İlk öyküsünü Mart 1971’de Cumhuriyet gazetesinin aylık sanat-edebiyat ekinde, “Ökse” adındaki ilk romanını 1972’de yayımladı. Yazınsal ürünlerinin dişında, çeşitli formlarda, dört yüzü aşkın radyo oyunu TRT radyolarında seslendirildi ve yayımlandı. 90’lı yılların başlarından beri resim eleştirileri ve sergi yazıları yayımlanıyor.
Yapıtları
Roman: Ökse, Umut Zamanı, Yağmurla Gelen, Aksayan, Acının Askerleri, Kalanlar ve Gidenler, Ve O Güzel Kadının Çocukları, Eski Desenler, Yasak Odası, Baraka, Ateş Uykusu
Öyküler:
Sevgi Bağı, Başka Bir Yaz, Dünyanın En Güzel Kadını, Yine Bir Gülnihal, Nergiz, Bisiklet Günleri, Fayton, Evet Aşk, Ateşi Seçtim, Karanfil ve Hançer, Çiçek Sağanağı
İnceleme-Deneme-Eleştiri-Günlük:
Benzer Romanlar, Karşı Yazılar, Günlerden
Çocuklar İçin:
Evcilik Oyunu, Ağlama Bebeğim, Dost Eller, Sevinç Dolu Bir Akşam, Kayısı Ağacı, Penceredeki Çocuk
Ödülleri:
Kültür Bakanlığı Çocuk Öyküleri Başarı Ödülü (1979)

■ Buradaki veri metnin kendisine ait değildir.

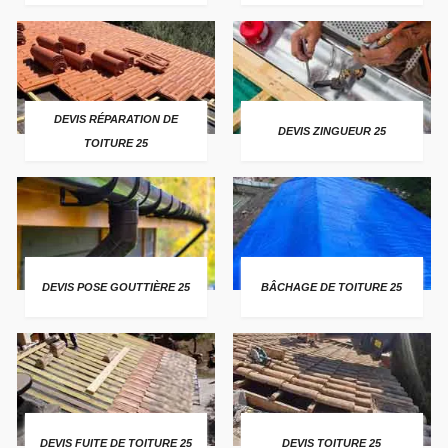
DEVIS RÉPARATION DE
DEVIS ZINGUEUR 25
TOITURE 25
DEVIS POSE GOUTTIÈRE 25
BÂCHAGE DE TOITURE 25
DEVIS FUITE DE TOITURE 25
DEVIS TOITURE 25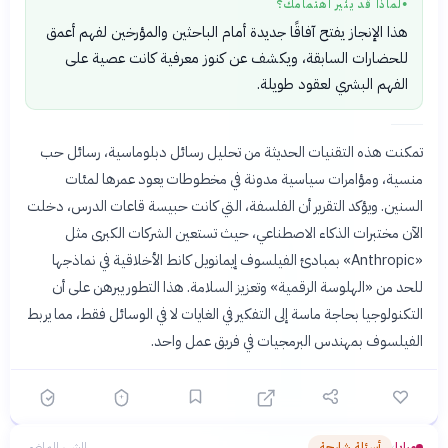
لماذا قد يثير اهتمامك؟
●
هذا الإنجاز يفتح آفاقًا جديدة أمام الباحثين والمؤرخين لفهم أعمق
للحضارات السابقة، ويكشف عن كنوز معرفية كانت عصية على
الفهم البشري لعقود طويلة.
تمكنت هذه التقنيات الحديثة من تحليل رسائل دبلوماسية، رسائل حب
منسية، ومؤامرات سياسية مدونة في مخطوطات يعود عمرها لمئات
السنين. ويؤكد التقرير أن الفلسفة، التي كانت حبيسة قاعات الدرس، دخلت
الآن مختبرات الذكاء الاصطناعي، حيث تستعين الشركات الكبرى مثل
«Anthropic» بمبادئ الفيلسوف إيمانويل كانط الأخلاقية في نماذجها
للحد من «الهلوسة الرقمية» وتعزيز السلامة. هذا التطور يبرهن على أن
التكنولوجيا بحاجة ماسة إلى التفكير في الغايات لا في الوسائل فقط، مما يربط
الفيلسوف بمهندس البرمجيات في فريق عمل واحد.
مرايا
أسئلة شارحة
الشهر الماضي
›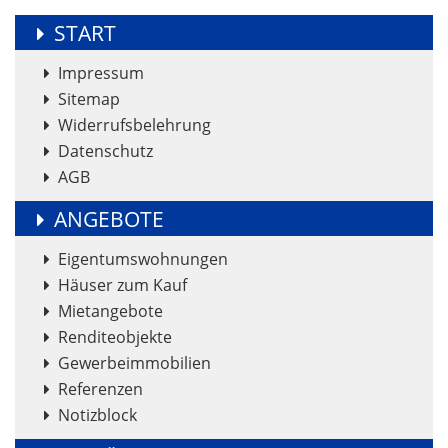
START
Impressum
Sitemap
Widerrufsbelehrung
Datenschutz
AGB
ANGEBOTE
Eigentumswohnungen
Häuser zum Kauf
Mietangebote
Renditeobjekte
Gewerbeimmobilien
Referenzen
Notizblock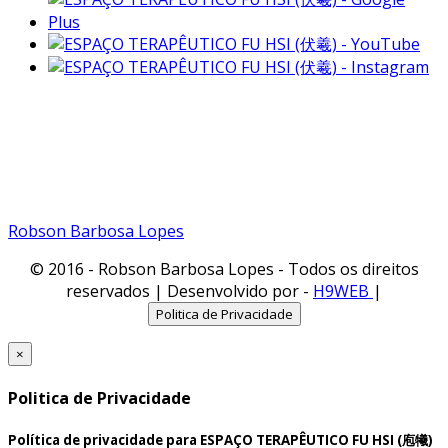
Fone:(11) 99791-1935
Vivo
Fone: (11) 98461-1935
Tim
Email: robsonbarbosalopes@gmail.com
Robson Barbosa Lopes
© 2016 - Robson Barbosa Lopes - Todos os direitos
reservados | Desenvolvido por -
H9WEB
|
Politica de Privacidade
×
Politica de Privacidade
Política de privacidade para ESPAÇO TERAPÊUTICO FU HSI (庖犧)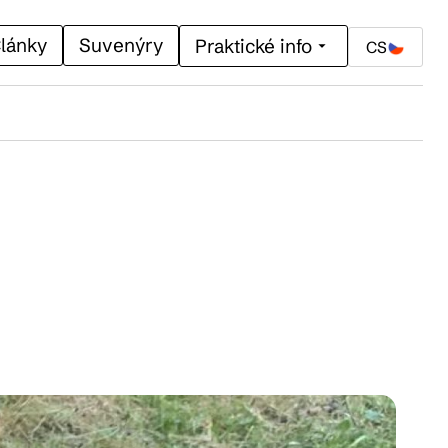
lánky
Suvenýry
Praktické info
CS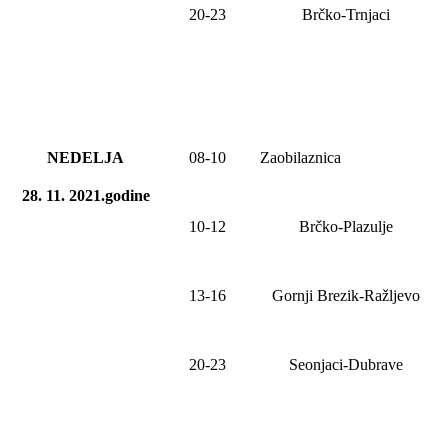
20-23
Brčko-Trnjaci
NEDELJA
08
-1
0
Zaobilaznica
28. 11. 2021.godine
10-12
Brčko-Plazulje
1
3
-1
6
Gornji Brezik-Ražljevo
20-23
Seonjaci-Dubrave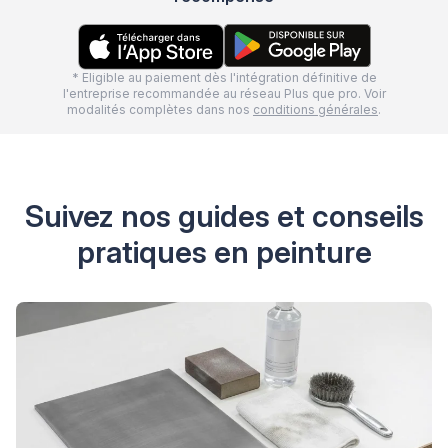
* Eligible au paiement dès l'intégration définitive de
l'entreprise recommandée au réseau Plus que pro. Voir
modalités complètes dans nos
conditions générales
.
Suivez nos guides et conseils
pratiques en peinture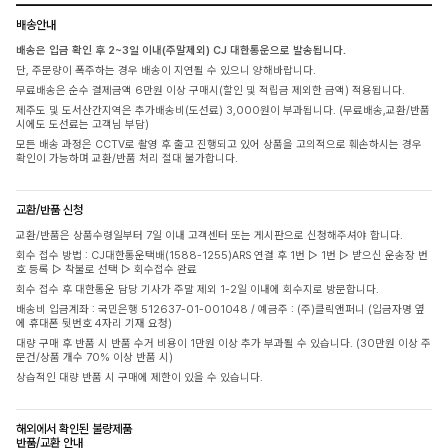
배송안내
배송은 입금 확인 후 2~3일 이내(주말제외) CJ 대한통운으로 발송됩니다.
단, 주문량이 폭주하는 경우 배송이 지연될 수 있으니 양해바랍니다.
무료배송은 순수 결제금액 6만원 이상 구매시(할인 및 적립금 제외한 금액) 적용됩니다.
제주도 및 도서산간지역은 추가배송비(도선료) 3,000원이 부과됩니다. (무료배송,교환/반품
시에도 도선료는 고객님 부담)
모든 배송 과정은 CCTV로 촬영 후 출고 진행되고 있어 상품을 고의적으로 훼손하시는 경우
확인이 가능하며 교환/반품 처리 절대 불가합니다.
교환/반품 신청
교환/반품은 상품수령일부터 7일 이내 고객센터 또는 게시판으로 신청해주셔야 합니다.
회수 접수 방법 : CJ대한통운택배(1588-1255)ARS 연결 후 1번 ▷ 1번 ▷ 받으신 운송장 번
호 등록 ▷ 착불로 선택 ▷ 회수접수 완료
회수 접수 후 대한통운 담당 기사가 주말 제외 1-2일 이내에 회수지로 방문합니다.
배송비 입금계좌 : 국민은행 512637-01-001048 / 예금주 : (주)클릭앤퍼니 (입금자명 옆
에 휴대폰 뒷번호 4자리 기재 요청)
대량 구매 후 반품 시 반품 수거 비용이 1만원 이상 추가 부과될 수 있습니다. (30만원 이상 주
문건/상품 개수 70% 이상 반품 시)
상습적인 대량 반품 시 구매에 제한이 있을 수 있습니다.
해외에서 확인된 불량제품
반품/교환 안내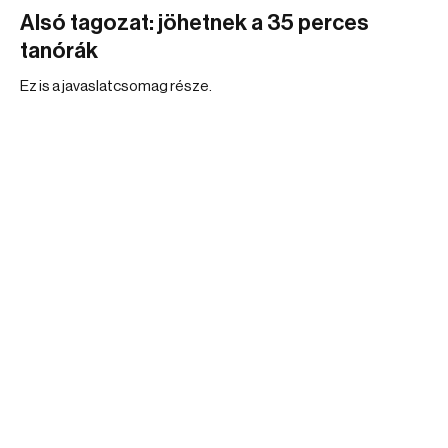
Alsó tagozat: jöhetnek a 35 perces
tanórák
Ez is a javaslatcsomag része.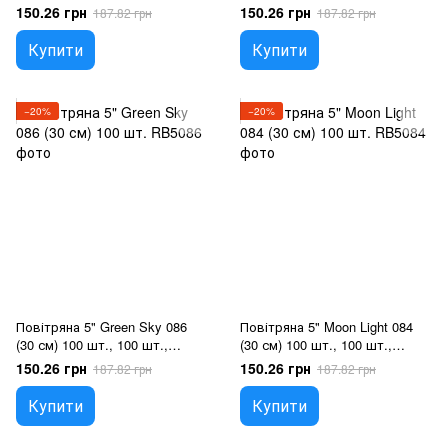
5"/12.5см, Гелій або повітря
5"/12.5см, Гелій або повітря
150.26 грн
150.26 грн
187.82 грн
187.82 грн
Купити
Купити
−20%
−20%
Повітряна 5" Green Sky 086
Повітряна 5" Moon Light 084
(30 см) 100 шт., 100 шт.,
(30 см) 100 шт., 100 шт.,
5"/12.5см, Гелій або повітря
5"/12.5см, Гелій або повітря
150.26 грн
150.26 грн
187.82 грн
187.82 грн
Купити
Купити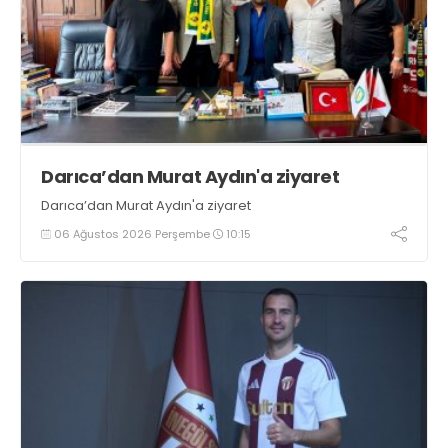
Darıca’dan Murat Aydın'a ziyaret
Darıca’dan Murat Aydın'a ziyaret
06 Ağustos 2026 Perşembe
10:15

Türk Dil Kurumu Ödülü (1981)
Mehmet Ali Yalçın Roman Ödülü (1981)
Mehmet Ali Yalçın Roman Ödülü (1982)
Nevzat Üstün Öykü Birinci Başarı Ödülü (1983)
Ömer Seyfettin Öykü Ödülü (1994)
Yunus Nadi Roman Ödülü (1997)
Yunus Nadi Öykü Ödülü (2000)
Yunus Nadi Roman Ödülü (2005)
Bu üstadı, ne yazık ki 21 Aralık 2012’de sonsuzluğa uğurladık. Edebiyat dünyamızdan bir çınar daha devrildi. Işıklar içinde uyusun.